Si, hier investisseur, vous gardez aujourd’hui tout bonnement votre magot en coffre, vous aller gagner du pouvoir d’achat sans rien faire et sans aucun risque – puisque la déflation fait baisser les prix des biens et des actifs. Le patron qui utilise ses capitaux pour créer une entreprise, acheter des machines, embaucher des salariés, ne sera pas sûr de vendre avec un bénéfice, puisque tout vaut moins d’un jour à l’autre. Ce pourquoi la conjoncture se fige peu à peu et que le chômage augmente. Et que la bourse baisse. La situation étant perçue comme plus grave qu’avant, nous devrions voir des indices plus bas qu’avant : le niveau 2650 sur le CAC semble un support, atteint fin 1997, à l’été 2002 et au printemps 2003. Je ne dis pas que nous allons y aller, je dis qu’il s’agit d’un support « superstitieux » plausible pour terminer la séquence baissière qui a commencé en juin dernier. Comme je l’ai déjà dit, ce ne sera sans doute que la première jambe d’une figure en double-creux, classique des périodes où la crainte laisse place à l’euphorie, avec des retours de crainte.
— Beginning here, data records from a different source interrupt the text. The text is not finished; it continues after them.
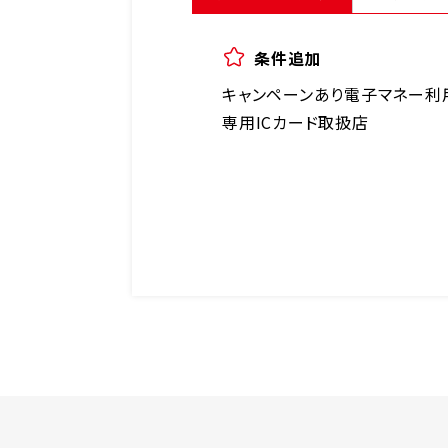
条件追加
キャンペーンあり
電子マネー利
専用ICカード取扱店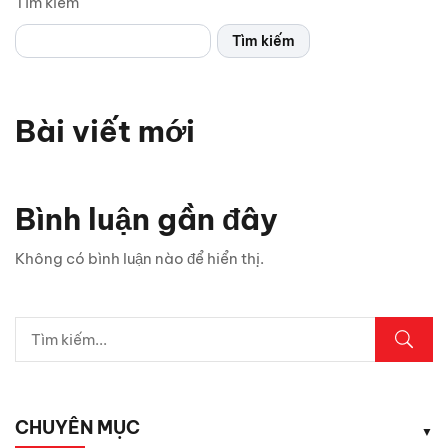
Tìm kiếm
Tìm kiếm
Bài viết mới
Bình luận gần đây
Không có bình luận nào để hiển thị.
CHUYÊN MỤC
La seule solution pour briser la spirale infernale est d’injecter des fonds pour renflouer la consommation des ménages et donc inciter les entreprises à investir : d’où les plans de relance. Mais à condition que la demande puisse être remplie par les entreprises nationales – sinon ce sont les importations qui vont exploser alors que l’investissement national ne décollera pas. C’est typiquement le danger français : à part l’immobilier et pour moitié l’automobile, tout le reste (agroalimentaire, habillement, jouets, informatique, films et disques…) est majoritairement importé de Chine, d’Allemagne, du Japon ou des États-Unis. Ce pourquoi le « remède keynésien » est chez nous devenu relativement inefficace (la relance par la dépense publique pour lequel l’économiste anglais des années 30 John Maynard Keynes est célèbre dans les cercles technocratiques parisiens). En revanche, il serait efficace sur l’ensemble de la zone euro. Mieux vaudrait conforter en France l’offre, c’est-à-dire les entreprises, qui investiront et créeront des emplois, donc de la consommation et des impôts.
Mais tant que rien de concret n’est fait – et il faut attendre février-mars pour que l’équipe Obama se mette enfin en place – pourquoi voudriez-vous que l’investissement en actions retrouve quelques couleurs ? Il y aura les yoyos habituels, pas de quoi investir.